Return of US Oil Sanctions on Venezuela to Hit Revenue, Fuel Imports

  • A reimposition of U.S. sanctions on Venezuela's oil and gas sectors would hurt the OPEC country's ability to collect cash from its oil exports, crimp new energy investments, and raise the risks of domestic fuel scarcity, analysts and executives said.
  • This week, Washington ordered a wind-down of all business transactions between U.S. entities and Venezuela's state miner Minerven. In addition, Washington noted it would unwind in April, easing of energy sanctions if President Nicolas Maduro's administration does not stick to an agreement signed last year to accept conditions for a fair presidential election.
  • The U.S. is increasing its pressure since the South American country's top court upheld a ban blocking the leading opposition hopeful, Maria Corina Machado, from the election.

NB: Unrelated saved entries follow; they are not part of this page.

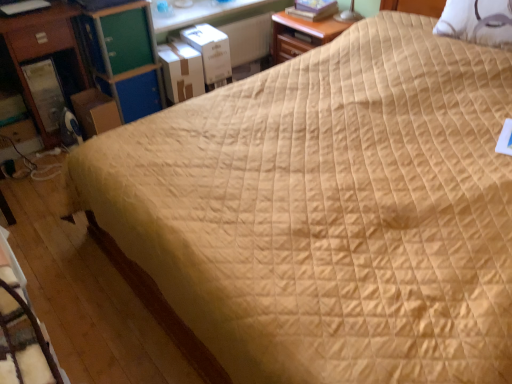 What do you see at coordinates (42, 54) in the screenshot?
I see `matte wood nightstand at left, which is counted as the second nightstand, starting from the right` at bounding box center [42, 54].

How much space does white cardboard box at upper left, arranged as the second cardboard box when viewed from the right, occupy vertically?

It is 10.78 inches.

Where is `green wood drawer at upper left`? This screenshot has height=384, width=512. green wood drawer at upper left is located at coordinates (127, 40).

Describe the element at coordinates (127, 40) in the screenshot. I see `green wood drawer at upper left` at that location.

What is the approximate width of matte wood nightstand at upper center, acting as the 1th nightstand starting from the right?

matte wood nightstand at upper center, acting as the 1th nightstand starting from the right, is 47.10 centimeters in width.

Where is `matte wood nightstand at upper center, acting as the 1th nightstand starting from the right`? matte wood nightstand at upper center, acting as the 1th nightstand starting from the right is located at coordinates (301, 35).

The width and height of the screenshot is (512, 384). What are the coordinates of `velvet brown rocking chair at lower left` in the screenshot? It's located at (23, 341).

In the scene shown: Is green plastic file cabinet at upper left located within matte wood nightstand at upper center, acting as the 1th nightstand starting from the right?

No, green plastic file cabinet at upper left is not surrounded by matte wood nightstand at upper center, acting as the 1th nightstand starting from the right.

Relative to green plastic file cabinet at upper left, is matte wood nightstand at upper center, the 2th nightstand in the left-to-right sequence, in front or behind?

matte wood nightstand at upper center, the 2th nightstand in the left-to-right sequence, is behind green plastic file cabinet at upper left.

I want to click on the 2nd nightstand below the green plastic file cabinet at upper left (from a real-world perspective), so click(301, 35).

How different are the orientations of matte wood nightstand at upper center, the 2th nightstand in the left-to-right sequence, and green plastic file cabinet at upper left in degrees?

The angle between the facing direction of matte wood nightstand at upper center, the 2th nightstand in the left-to-right sequence, and the facing direction of green plastic file cabinet at upper left is 93.7 degrees.

Is point (172, 78) closer to camera compared to point (89, 15)?

No, it is behind (89, 15).

The image size is (512, 384). I want to click on cardboard box that is the 2nd object located behind the green plastic file cabinet at upper left, so click(181, 71).

Consider the image. Considering the sizes of white cardboard box at upper left, the 2th cardboard box in the left-to-right sequence, and green plastic file cabinet at upper left in the image, is white cardboard box at upper left, the 2th cardboard box in the left-to-right sequence, wider or thinner than green plastic file cabinet at upper left?

Clearly, white cardboard box at upper left, the 2th cardboard box in the left-to-right sequence, has less width compared to green plastic file cabinet at upper left.

Is white cardboard box at upper left, the 2th cardboard box in the left-to-right sequence, positioned far away from brown cardboard box at left, which ranks as the 3th cardboard box in right-to-left order?

white cardboard box at upper left, the 2th cardboard box in the left-to-right sequence, is actually quite close to brown cardboard box at left, which ranks as the 3th cardboard box in right-to-left order.

Is white cardboard box at upper left, arranged as the second cardboard box when viewed from the right, not within brown cardboard box at left, which is the first cardboard box in left-to-right order?

white cardboard box at upper left, arranged as the second cardboard box when viewed from the right, lies outside brown cardboard box at left, which is the first cardboard box in left-to-right order,'s area.

From a real-world perspective, which is physically below, white cardboard box at upper left, arranged as the second cardboard box when viewed from the right, or brown cardboard box at left, which is the first cardboard box in left-to-right order?

In real-world perspective, brown cardboard box at left, which is the first cardboard box in left-to-right order, is lower.

Considering the relative positions of white cardboard box at upper left, arranged as the second cardboard box when viewed from the right, and brown cardboard box at left, which ranks as the 3th cardboard box in right-to-left order, in the image provided, is white cardboard box at upper left, arranged as the second cardboard box when viewed from the right, behind brown cardboard box at left, which ranks as the 3th cardboard box in right-to-left order,?

Yes, white cardboard box at upper left, arranged as the second cardboard box when viewed from the right, is behind brown cardboard box at left, which ranks as the 3th cardboard box in right-to-left order.

What's the angular difference between white cardboard box at upper center, which appears as the 3th cardboard box when viewed from the left, and brown cardboard box at left, which ranks as the 3th cardboard box in right-to-left order,'s facing directions?

6.91 degrees.

Is white cardboard box at upper center, which is the 1th cardboard box in right-to-left order, to the left or to the right of brown cardboard box at left, which is the first cardboard box in left-to-right order, in the image?

Based on their positions, white cardboard box at upper center, which is the 1th cardboard box in right-to-left order, is located to the right of brown cardboard box at left, which is the first cardboard box in left-to-right order.

Can you see white cardboard box at upper center, which is the 1th cardboard box in right-to-left order, touching brown cardboard box at left, which is the first cardboard box in left-to-right order?

No, white cardboard box at upper center, which is the 1th cardboard box in right-to-left order, is not with brown cardboard box at left, which is the first cardboard box in left-to-right order.

Is white cardboard box at upper center, which is the 1th cardboard box in right-to-left order, facing away from brown cardboard box at left, which ranks as the 3th cardboard box in right-to-left order?

white cardboard box at upper center, which is the 1th cardboard box in right-to-left order, does not have its back to brown cardboard box at left, which ranks as the 3th cardboard box in right-to-left order.

Which point is more forward, (205,29) or (100,37)?

The point (100,37) is closer to the camera.

You are a GUI agent. You are given a task and a screenshot of the screen. Output one action in this format:
    pyautogui.click(x=<x>, y=<y>)
    Task: Click on the file cabinet in front of the white cardboard box at upper center, which appears as the 3th cardboard box when viewed from the left
    The height and width of the screenshot is (384, 512).
    Given the screenshot: What is the action you would take?
    pyautogui.click(x=125, y=58)

From the image's perspective, which is above, white cardboard box at upper center, which appears as the 3th cardboard box when viewed from the left, or green plastic file cabinet at upper left?

white cardboard box at upper center, which appears as the 3th cardboard box when viewed from the left, is shown above in the image.

Consider the image. From a real-world perspective, does white cardboard box at upper center, which is the 1th cardboard box in right-to-left order, sit lower than green plastic file cabinet at upper left?

Indeed, from a real-world perspective, white cardboard box at upper center, which is the 1th cardboard box in right-to-left order, is positioned beneath green plastic file cabinet at upper left.

Between matte wood nightstand at upper center, acting as the 1th nightstand starting from the right, and brown cardboard box at left, which is the first cardboard box in left-to-right order, which one has more height?

matte wood nightstand at upper center, acting as the 1th nightstand starting from the right, is taller.

Do you think matte wood nightstand at upper center, acting as the 1th nightstand starting from the right, is within brown cardboard box at left, which is the first cardboard box in left-to-right order, or outside of it?

The correct answer is: outside.

From the picture: Is matte wood nightstand at upper center, the 2th nightstand in the left-to-right sequence, to the left of brown cardboard box at left, which ranks as the 3th cardboard box in right-to-left order, from the viewer's perspective?

No.

The width and height of the screenshot is (512, 384). Identify the location of the 3rd cardboard box counting from the left side of the matte wood nightstand at upper center, acting as the 1th nightstand starting from the right. (95, 112).

Considering the sizes of objects brown cardboard box at left, which is the first cardboard box in left-to-right order, and matte wood nightstand at left, which is counted as the 1th nightstand, starting from the left, in the image provided, who is shorter, brown cardboard box at left, which is the first cardboard box in left-to-right order, or matte wood nightstand at left, which is counted as the 1th nightstand, starting from the left,?

brown cardboard box at left, which is the first cardboard box in left-to-right order, is shorter.

Which is in front, point (106, 126) or point (28, 24)?

The point (28, 24) is closer to the camera.

From the image's perspective, is brown cardboard box at left, which ranks as the 3th cardboard box in right-to-left order, on matte wood nightstand at left, which is counted as the second nightstand, starting from the right?

No, from the image's perspective, brown cardboard box at left, which ranks as the 3th cardboard box in right-to-left order, is not over matte wood nightstand at left, which is counted as the second nightstand, starting from the right.

Is brown cardboard box at left, which is the first cardboard box in left-to-right order, beside matte wood nightstand at left, which is counted as the 1th nightstand, starting from the left?

No, brown cardboard box at left, which is the first cardboard box in left-to-right order, is not beside matte wood nightstand at left, which is counted as the 1th nightstand, starting from the left.

From a real-world perspective, starting from the green plastic file cabinet at upper left, which nightstand is the 2nd one below it? Please provide its 2D coordinates.

[(301, 35)]

From the green plastic file cabinet at upper left, count 1st cardboard box to the right and point to it. Please provide its 2D coordinates.

[(181, 71)]

Which object lies further to the anchor point matte wood nightstand at left, which is counted as the 1th nightstand, starting from the left, green wood drawer at upper left or green plastic file cabinet at upper left?

Based on the image, green wood drawer at upper left appears to be further to matte wood nightstand at left, which is counted as the 1th nightstand, starting from the left.

Estimate the real-world distances between objects in this image. Which object is further from white cardboard box at upper center, which is the 1th cardboard box in right-to-left order, brown cardboard box at left, which ranks as the 3th cardboard box in right-to-left order, or green plastic file cabinet at upper left?

brown cardboard box at left, which ranks as the 3th cardboard box in right-to-left order, lies further to white cardboard box at upper center, which is the 1th cardboard box in right-to-left order, than the other object.

Based on their spatial positions, is matte wood nightstand at upper center, the 2th nightstand in the left-to-right sequence, or velvet brown rocking chair at lower left further from green wood drawer at upper left?

velvet brown rocking chair at lower left is further to green wood drawer at upper left.

Based on their spatial positions, is matte wood nightstand at upper center, the 2th nightstand in the left-to-right sequence, or green plastic file cabinet at upper left further from matte wood nightstand at left, which is counted as the second nightstand, starting from the right?

matte wood nightstand at upper center, the 2th nightstand in the left-to-right sequence.

Estimate the real-world distances between objects in this image. Which object is closer to white textured pillow at upper right, brown cardboard box at left, which is the first cardboard box in left-to-right order, or green wood drawer at upper left?

green wood drawer at upper left is closer to white textured pillow at upper right.

Estimate the real-world distances between objects in this image. Which object is further from matte wood nightstand at upper center, the 2th nightstand in the left-to-right sequence, matte wood nightstand at left, which is counted as the second nightstand, starting from the right, or white textured pillow at upper right?

The object further to matte wood nightstand at upper center, the 2th nightstand in the left-to-right sequence, is matte wood nightstand at left, which is counted as the second nightstand, starting from the right.

Looking at the image, which one is located closer to white cardboard box at upper center, which appears as the 3th cardboard box when viewed from the left, matte wood nightstand at upper center, the 2th nightstand in the left-to-right sequence, or matte wood nightstand at left, which is counted as the 1th nightstand, starting from the left?

The object closer to white cardboard box at upper center, which appears as the 3th cardboard box when viewed from the left, is matte wood nightstand at upper center, the 2th nightstand in the left-to-right sequence.

Considering their positions, is white textured pillow at upper right positioned closer to white cardboard box at upper left, the 2th cardboard box in the left-to-right sequence, than matte wood nightstand at upper center, the 2th nightstand in the left-to-right sequence?

Among the two, matte wood nightstand at upper center, the 2th nightstand in the left-to-right sequence, is located nearer to white cardboard box at upper left, the 2th cardboard box in the left-to-right sequence.

Locate an element on the screen. The width and height of the screenshot is (512, 384). file cabinet between brown cardboard box at left, which is the first cardboard box in left-to-right order, and white cardboard box at upper left, the 2th cardboard box in the left-to-right sequence is located at coordinates (125, 58).

Where is `nightstand between white cardboard box at upper left, arranged as the second cardboard box when viewed from the right, and white textured pillow at upper right from left to right`? This screenshot has height=384, width=512. nightstand between white cardboard box at upper left, arranged as the second cardboard box when viewed from the right, and white textured pillow at upper right from left to right is located at coordinates (301, 35).

This screenshot has width=512, height=384. I want to click on drawer between matte wood nightstand at left, which is counted as the 1th nightstand, starting from the left, and matte wood nightstand at upper center, the 2th nightstand in the left-to-right sequence, from left to right, so click(x=127, y=40).

Locate an element on the screen. The image size is (512, 384). cardboard box located between velvet brown rocking chair at lower left and white cardboard box at upper left, arranged as the second cardboard box when viewed from the right, in the depth direction is located at coordinates (95, 112).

The U.S., which first imposed oil sanctions on Venezuela in 2019, granted sanctions relief for the OPEC member country in October in recognition of the election deal.
  • As a result of easing sanctions, Venezuela was expected to grow its total oil revenue to as much as $20Bn this year from some $12Bn in 2023, according to Caracas-based consultancy Ecoanalitica. However, larger exports of crude and petrochemicals to cash-paying customers in countries from the U.S. to India were behind its forecast.
  • "Price discounts on Venezuela's crude had reduced a lot, and cashing sales proceeds became easier for state company PDVSA," said Francisco Monaldi, director of the Latin American Energy Program at Rice University's Baker Institute. "If the license is withdrawn in April, the proceeds will be reduced again and the scenarios of strong economic growth and a competitive election will fade," he added.
  • Risks of a new bout of acute fuel scarcity also are poised to increase, experts said. Even if Washington continues authorizations for debt repayment deals to Chevron, Eni, Repsol, and Maurel & Prom to avoid a total break with Venezuela, that might not provide sustainable investment to expand output.